News | January 12, 2012

WWEMA Window: A Retrospective View From Washington

By Dawn Kristof Champney, President, Water and Wastewater Equipment Manufacturers Association

With 2012 upon us, it is a good time to reflect on what has been accomplished over the course of the past year. As the principal advocate for water and wastewater solution providers to legislative and regulatory bodies, WWEMA dedicates significant resources to tracking, analyzing, and reporting on the inner workings of Congress as it relates to issues that may impact future market opportunities and the ability for companies that manufacture and sell products and services to the water and wastewater industries to compete effectively in the domestic and global arena.

Last year presented several excellent opportunities to enact legislative proposals that will help expand business for our members, while at the same time prevent onerous federal requirements that stifle their competitiveness.

On the domestic front, the U.S. House of Representatives passed a U.S. Coast Guard reauthorization bill containing an important provision that would establish a national treatment standard for ballast water discharges and require vessels entering U.S. ports to install treatment technologies produced by our members to meet that standard. While the bill works its way through the Senate, the U.S. Environmental Protection Agency (EPA) has taken its own action by issuing a proposed rule mandating the same. This has been a decade-long effort to establish a uniform, national standard to prevent invasive species from entering U.S. waterways through ballast water discharges. With 68,000 vessels expected to be equipped with treatment technology at an estimated cost of $1 million each, the enormous market potential speaks for itself.

The all-important clean water and drinking water State Revolving Fund (SRF) programs were spared the fiscal rod by Congress just before adjournment when it enacted a bill to fund most federal government operations for the balance of fiscal year 2012. Suffering a slight cut (3.9%) from prior year's funding, the clean water SRF received $1.469 billion and the drinking water SRF another $919 million.

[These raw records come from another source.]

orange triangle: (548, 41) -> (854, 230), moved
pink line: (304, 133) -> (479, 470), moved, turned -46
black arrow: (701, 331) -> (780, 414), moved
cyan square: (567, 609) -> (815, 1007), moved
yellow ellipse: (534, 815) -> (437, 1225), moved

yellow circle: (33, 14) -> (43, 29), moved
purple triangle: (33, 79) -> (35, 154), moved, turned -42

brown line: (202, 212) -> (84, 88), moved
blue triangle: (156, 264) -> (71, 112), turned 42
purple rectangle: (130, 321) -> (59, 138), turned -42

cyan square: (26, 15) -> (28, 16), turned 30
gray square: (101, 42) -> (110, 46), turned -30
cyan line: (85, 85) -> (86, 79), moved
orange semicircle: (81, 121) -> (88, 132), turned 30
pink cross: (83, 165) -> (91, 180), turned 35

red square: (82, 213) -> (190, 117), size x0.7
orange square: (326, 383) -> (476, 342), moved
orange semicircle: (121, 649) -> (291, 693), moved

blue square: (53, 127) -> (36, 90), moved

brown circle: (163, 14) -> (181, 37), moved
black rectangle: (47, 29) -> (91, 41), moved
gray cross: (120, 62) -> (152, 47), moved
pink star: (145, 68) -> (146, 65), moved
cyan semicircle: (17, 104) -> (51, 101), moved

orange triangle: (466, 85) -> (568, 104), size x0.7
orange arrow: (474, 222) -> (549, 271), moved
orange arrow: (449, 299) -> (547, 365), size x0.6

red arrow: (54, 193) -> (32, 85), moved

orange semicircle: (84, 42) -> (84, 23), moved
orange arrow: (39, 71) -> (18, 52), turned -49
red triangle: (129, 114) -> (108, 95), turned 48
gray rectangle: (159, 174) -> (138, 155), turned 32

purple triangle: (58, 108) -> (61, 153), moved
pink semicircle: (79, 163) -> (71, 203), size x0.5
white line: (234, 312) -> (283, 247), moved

Momentum continues to build for alternative funding measures to address the nation's deteriorating infrastructure, including one that would remove water and wastewater projects from state caps on issuance of tax-exempt private activity bonds. WWEMA, along with a coalition of several key industry organizations, has been working aggressively on Capitol Hill to generate support for the "Sustainable Water Infrastructure Investment Act of 2011" (H.R. 1802 / S. 939). By year end, 56 congressmen and seven key senators have sponsored this bipartisan bill. This measure could conservatively generate an additional $5 billion being invested annually in water and wastewater infrastructure projects, and create more than 135,000 jobs, at a nominal cost to the U.S. Treasury of $35 million annually in lost tax revenue. An all-out effort will be made to secure passage of this critical legislation in 2012.

On the international front, WWEMA was enthusiastic with congressional passage of free trade agreements with Korea, Columbia and Panama — another effort years in the making. Once implemented by the respective countries, U.S. producers of water and wastewater products will have a competitive edge through the reduction of export tariffs. In Columbia alone, tariffs for environmental goods range from 9% to 20%. Tariffs on 56% of U.S. water and wastewater equipment exports will be immediately eliminated with an additional 4% over five years and the balance over 10 years. Similar reductions will occur in Korea and Panama.

Potential gains made by Congress to find new sources of funding of water and wastewater infrastructure and open up markets for U.S. water and wastewater equipment suppliers could be severely undermined by attempts to enact protectionist trade measures, such as Buy American, under the guise of job creation. While the sentiment may be valid, the reality is destructive.

U.S. manufacturers that depend on international supply chains to offer the highest-quality, cost-effective technologies are unable to compete at home, or must raise costs to find alternative suppliers. Municipalities have fewer, more costly choices, reducing the return on their limited capital investment dollars. U.S. companies further face the real risk of being locked out of foreign markets that implement their own domestic content rules in retaliation. Unfortunately, many in Congress still don't understand that international trade agreements do not cover municipal procurement, where most of our business is conducted, thus we do not enjoy the privileges afforded others engaged in federal procurement who can continue to do business with global trade partners and be assured that foreign markets will remain open.

May 2012 bring us enlightenment, encouragement, and endurance for what no doubt will be an entangled process as we move closer to the November elections!